I am married to a computer programmer who has programmer friends. Naturally, this leads to interesting tales of tech support terror, where these men have to help panicking, angry people find out what the problem is, and then fix it.
Here is how to talk with tech support if something in your computer goes wacky at work.
Step 1: Remain calm.
Step 2: Explain exactly what you were doing and what the error was, then answer their questions. Tech support is trying to help you, but they can't do it unless they know what went wrong. (“It just stopped working” is not helpful.)
Step 3: Try not to get frustrated. It's not tech support's fault your computer is broken, so don't take it out on them – no matter how much you want to.
Examples
Example 1: Alex had to find out why a woman's computer was running slow. He went to her work station and found that she never deleted any email. She had email running three years back – about 18,000 emails, 6,000 of which were unread. He deleted a couple of years worth and her computer started running just fine.
Example 2: This one was today. See, Alex works for a web design company that is part of a business journal publisher. So, he works for Company A. He helped build a website for a totally different company, Company B, which is filled with people like the pointy-haired boss from the Dilbert comics. Company B, except if they want changes to the way their website works, has no claim on Alex as an employee.
But today, Company B foisted off a bit of customer service/tech support onto Alex. This is not his job. They are not his employers. He, in fact, regards them as incompetent nincompoops with too much time and too little intelligence. But Alex's boss sighed and said, “Just this once.”

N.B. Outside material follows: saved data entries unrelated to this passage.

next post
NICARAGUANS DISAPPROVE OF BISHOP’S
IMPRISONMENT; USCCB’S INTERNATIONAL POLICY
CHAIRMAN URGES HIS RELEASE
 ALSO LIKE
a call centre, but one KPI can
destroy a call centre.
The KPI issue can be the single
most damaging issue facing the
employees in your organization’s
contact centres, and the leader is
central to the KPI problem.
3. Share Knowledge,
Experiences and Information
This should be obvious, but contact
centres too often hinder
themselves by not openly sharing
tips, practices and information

Alex emailed the guy, asking for exactly what he'd been doing when the problem occurred, and the guy didn't answer, just got mad and ranted about the proper way to handle customers on his (Alex's) site. Which it wasn't. Then the guy demanded that they talk on the phone. Alex prefers email, but he complied.

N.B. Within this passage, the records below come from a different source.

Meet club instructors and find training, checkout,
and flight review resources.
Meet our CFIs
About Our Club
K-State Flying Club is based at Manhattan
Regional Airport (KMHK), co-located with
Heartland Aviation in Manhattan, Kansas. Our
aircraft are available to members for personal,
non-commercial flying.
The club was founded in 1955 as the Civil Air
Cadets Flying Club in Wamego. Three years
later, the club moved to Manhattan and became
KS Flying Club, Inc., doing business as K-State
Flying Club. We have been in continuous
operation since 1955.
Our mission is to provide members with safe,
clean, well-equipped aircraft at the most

If you know my husband, you'll realize he's one of the most patient men in the world. He has a mild temperament, a gentle heart, and the excellent ability to seem pleasant when he's completely frustrated. Which got him an award from his company's sales team last year, for being so helpful.

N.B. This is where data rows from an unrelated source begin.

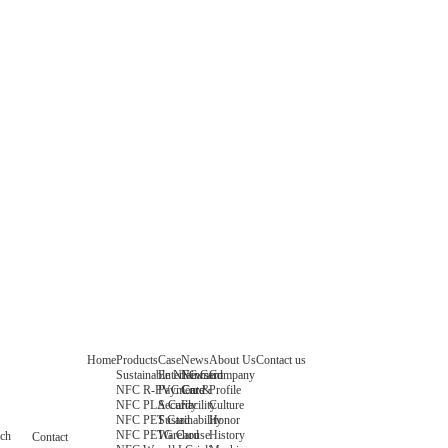
Home
Products
Case
News
About Us
Contact us
Sustainable NFC Card
Entertainment
News
Company
NFC R-PVC Card
Payment &
Core
Profile
NFC PLA Card
Security
Facility
Culture
NFC PET Card
Sustainability
Honor
NFC PETG Card
Warehouse
History
rch
Contact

So when I tell you that he came and sat down beside me after that phone call and said, “If we had been in the same room, I would have punched him,” it was no little matter. The last time I'd seen him that mad was when the DMV guy made me cry.
This is how the phone call went: Alex tried to ask questions and the guy kept interrupting him, saying “It doesn't work” in a really gruff, fast, frustrated voice. This went on for a little while. When it stopped, Alex sat down at the computer and wasn't getting what the man was getting, even though he did the same things. Finally, Alex asked the man to read off the url (the web address). The man did and Alex said, “Sir, you're on a different site.”
The man was calling tech support for Company B when he was actually having problems with Company C, who had a very similar company name. And Alex, at Company A, had to deal with him because Company B was incompetent and tended to foist their problems off on other people.
Of course, the man argued. Denied it. Said “No, it says right here” and read off the company name (which had a few more words on the end than Company B). Then, when he realized he really had made a mistake, he said he had another call coming through and hung up on Alex.
Alex sent him a pleasant and very sarcastic email, noting that “It was very nice talking with you” (sarcasm) and gave him the information for Company C's customer support.
So the moral of the story is – be nice to your customer support and your tech support people. They have to deal with a LOT of crap that really isn't their problem.